### WHAT TO DO
Copy every line of the records below that holds the word "Paramétrage".

BEGIN SUPPLIED MATERIAL

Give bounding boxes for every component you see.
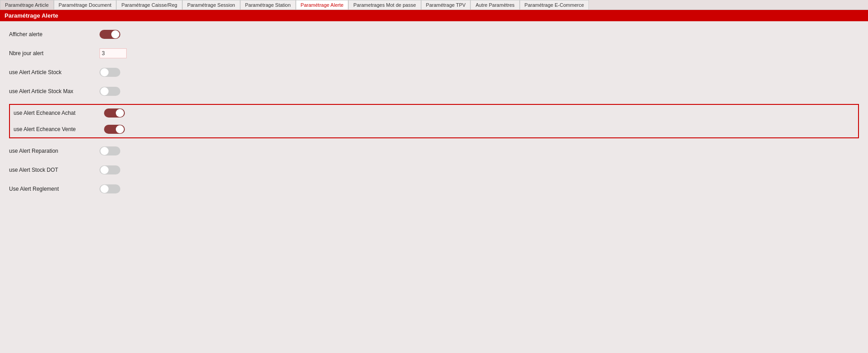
toggle-use-alert-reparation[interactable] [100, 146, 120, 155]
tab-parametrage-alerte[interactable]: Paramétrage Alerte [296, 0, 349, 9]
toggle-use-alert-reglement[interactable] [100, 184, 120, 193]
toggle-knob-use-alert-stock-dot [100, 166, 109, 174]
label-use-alert-echeance-vente: use Alert Echeance Vente [14, 126, 104, 132]
toggle-knob-use-alert-article-stock [100, 68, 109, 76]
toggle-use-alert-echeance-achat[interactable] [104, 108, 125, 118]
label-afficher-alerte: Afficher alerte [9, 31, 100, 38]
row-use-alert-echeance-achat: use Alert Echeance Achat [14, 107, 854, 119]
toggle-use-alert-echeance-vente[interactable] [104, 125, 125, 134]
label-use-alert-article-stock: use Alert Article Stock [9, 69, 100, 75]
toggle-knob-use-alert-reparation [100, 147, 109, 155]
tab-parametrage-document[interactable]: Paramétrage Document [54, 0, 117, 9]
tab-parametrage-tpv[interactable]: Paramétrage TPV [421, 0, 471, 9]
row-use-alert-article-stock: use Alert Article Stock [9, 66, 859, 79]
tab-parametrage-station[interactable]: Paramétrage Station [240, 0, 296, 9]
toggle-knob-use-alert-echeance-vente [116, 125, 124, 133]
toggle-knob-use-alert-echeance-achat [116, 109, 124, 117]
row-use-alert-article-stock-max: use Alert Article Stock Max [9, 85, 859, 98]
section-header: Paramétrage Alerte [0, 10, 868, 21]
label-use-alert-echeance-achat: use Alert Echeance Achat [14, 110, 104, 116]
section-title: Paramétrage Alerte [5, 12, 58, 19]
toggle-knob-afficher-alerte [111, 30, 119, 38]
label-use-alert-reparation: use Alert Reparation [9, 148, 100, 154]
row-nbre-jour-alert: Nbre jour alert [9, 47, 859, 60]
tab-autre-parametres[interactable]: Autre Paramètres [470, 0, 519, 9]
row-use-alert-reglement: Use Alert Reglement [9, 183, 859, 195]
toggle-knob-use-alert-reglement [100, 185, 109, 193]
label-use-alert-stock-dot: use Alert Stock DOT [9, 167, 100, 173]
row-use-alert-stock-dot: use Alert Stock DOT [9, 164, 859, 176]
label-nbre-jour-alert: Nbre jour alert [9, 50, 100, 56]
toggle-use-alert-stock-dot[interactable] [100, 165, 120, 174]
input-nbre-jour-alert[interactable] [100, 48, 127, 58]
tab-parametrage-ecommerce[interactable]: Paramétrage E-Commerce [520, 0, 589, 9]
toggle-use-alert-article-stock-max[interactable] [100, 87, 120, 96]
tab-parametrage-article[interactable]: Paramétrage Article [0, 0, 54, 9]
row-afficher-alerte: Afficher alerte [9, 28, 859, 41]
tab-parametrage-session[interactable]: Paramétrage Session [182, 0, 240, 9]
toggle-afficher-alerte[interactable] [100, 30, 120, 39]
highlight-echeance-box: use Alert Echeance Achat use Alert Echea… [9, 104, 859, 138]
row-use-alert-reparation: use Alert Reparation [9, 145, 859, 157]
tab-parametrage-caisse-reg[interactable]: Paramétrage Caisse/Reg [116, 0, 182, 9]
tab-bar: Paramétrage ArticleParamétrage DocumentP… [0, 0, 868, 10]
label-use-alert-reglement: Use Alert Reglement [9, 186, 100, 192]
toggle-knob-use-alert-article-stock-max [100, 87, 109, 95]
label-use-alert-article-stock-max: use Alert Article Stock Max [9, 88, 100, 94]
tab-parametrages-mot-de-passe[interactable]: Parametrages Mot de passe [348, 0, 421, 9]
row-use-alert-echeance-vente: use Alert Echeance Vente [14, 123, 854, 136]
toggle-use-alert-article-stock[interactable] [100, 68, 120, 77]
main-content: Afficher alerte Nbre jour alert use Aler… [0, 21, 868, 208]
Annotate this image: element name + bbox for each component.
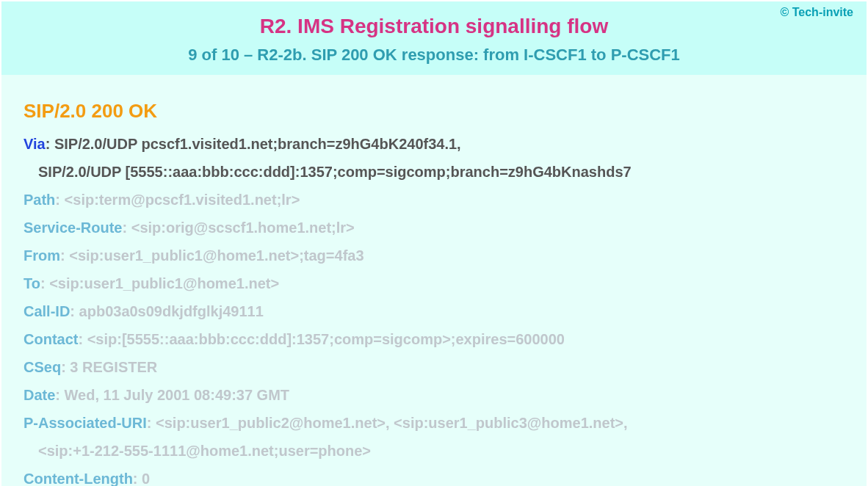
sip-pau-line1: P-Associated-URI: <sip:user1_public2@hom… [23,412,845,434]
sip-path-line: Path: <sip:term@pcscf1.visited1.net;lr> [23,189,845,211]
sip-path-val: <sip:term@pcscf1.visited1.net;lr> [60,192,300,208]
sip-pau-val1: <sip:user1_public2@home1.net>, <sip:user… [151,415,627,431]
sip-to-key: To [23,275,40,291]
page-subtitle: 9 of 10 – R2-2b. SIP 200 OK response: fr… [9,46,859,65]
document-wrapper: © Tech-invite R2. IMS Registration signa… [0,0,868,486]
sip-cseq-line: CSeq: 3 REGISTER [23,356,845,378]
sip-date-val: Wed, 11 July 2001 08:49:37 GMT [60,387,289,403]
sip-from-key: From [23,247,60,264]
sip-to-line: To: <sip:user1_public1@home1.net> [23,272,845,294]
sip-date-line: Date: Wed, 11 July 2001 08:49:37 GMT [23,384,845,406]
sip-from-line: From: <sip:user1_public1@home1.net>;tag=… [23,244,845,266]
sip-call-id-key: Call-ID [23,303,70,319]
sip-path-key: Path [23,192,55,208]
sip-cseq-val: 3 REGISTER [66,359,157,375]
sip-call-id-val: apb03a0s09dkjdfglkj49111 [75,303,264,319]
sip-cseq-key: CSeq [23,359,61,375]
sip-pau-val2: <sip:+1-212-555-1111@home1.net;user=phon… [38,443,371,459]
sip-contact-key: Contact [23,331,78,347]
sip-content-length-key: Content-Length [23,471,133,486]
sip-from-val: <sip:user1_public1@home1.net>;tag=4fa3 [65,247,364,264]
sip-service-route-line: Service-Route: <sip:orig@scscf1.home1.ne… [23,217,845,239]
sip-via-line1: Via: SIP/2.0/UDP pcscf1.visited1.net;bra… [23,133,845,155]
sip-via-val1: SIP/2.0/UDP pcscf1.visited1.net;branch=z… [50,136,460,152]
sip-via-line2: SIP/2.0/UDP [5555::aaa:bbb:ccc:ddd]:1357… [23,161,845,183]
sip-content-length-val: 0 [138,471,151,486]
sip-via-val2: SIP/2.0/UDP [5555::aaa:bbb:ccc:ddd]:1357… [38,164,632,180]
sip-contact-line: Contact: <sip:[5555::aaa:bbb:ccc:ddd]:13… [23,328,845,350]
sip-status-line: SIP/2.0 200 OK [23,100,845,123]
sip-service-route-key: Service-Route [23,220,123,236]
page-title: R2. IMS Registration signalling flow [9,15,859,38]
sip-date-key: Date [23,387,55,403]
sip-message-body: SIP/2.0 200 OK Via: SIP/2.0/UDP pcscf1.v… [1,75,867,486]
sip-contact-val: <sip:[5555::aaa:bbb:ccc:ddd]:1357;comp=s… [83,331,565,347]
sip-via-key: Via [23,136,46,152]
sip-service-route-val: <sip:orig@scscf1.home1.net;lr> [127,220,355,236]
header-band: © Tech-invite R2. IMS Registration signa… [1,1,867,75]
sip-call-id-line: Call-ID: apb03a0s09dkjdfglkj49111 [23,300,845,322]
sip-pau-line2: <sip:+1-212-555-1111@home1.net;user=phon… [23,440,845,462]
copyright-badge: © Tech-invite [780,6,853,19]
sip-to-val: <sip:user1_public1@home1.net> [46,275,280,291]
sip-content-length-line: Content-Length: 0 [23,468,845,486]
sip-pau-key: P-Associated-URI [23,415,147,431]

END SUPPLIED MATERIAL

### EXERCISE RESPONSE
tab-parametrage-alerte[interactable]: Paramétrage Alerte [296, 0, 349, 9]
tab-parametrage-document[interactable]: Paramétrage Document [54, 0, 117, 9]
tab-parametrage-tpv[interactable]: Paramétrage TPV [421, 0, 471, 9]
tab-parametrage-station[interactable]: Paramétrage Station [240, 0, 296, 9]
section-header: Paramétrage Alerte [0, 10, 868, 21]
section-title: Paramétrage Alerte [5, 12, 58, 19]
tab-parametrage-ecommerce[interactable]: Paramétrage E-Commerce [520, 0, 589, 9]
tab-parametrage-article[interactable]: Paramétrage Article [0, 0, 54, 9]
tab-parametrage-session[interactable]: Paramétrage Session [182, 0, 240, 9]
tab-parametrage-caisse-reg[interactable]: Paramétrage Caisse/Reg [116, 0, 182, 9]
tab-bar: Paramétrage ArticleParamétrage DocumentP… [0, 0, 868, 10]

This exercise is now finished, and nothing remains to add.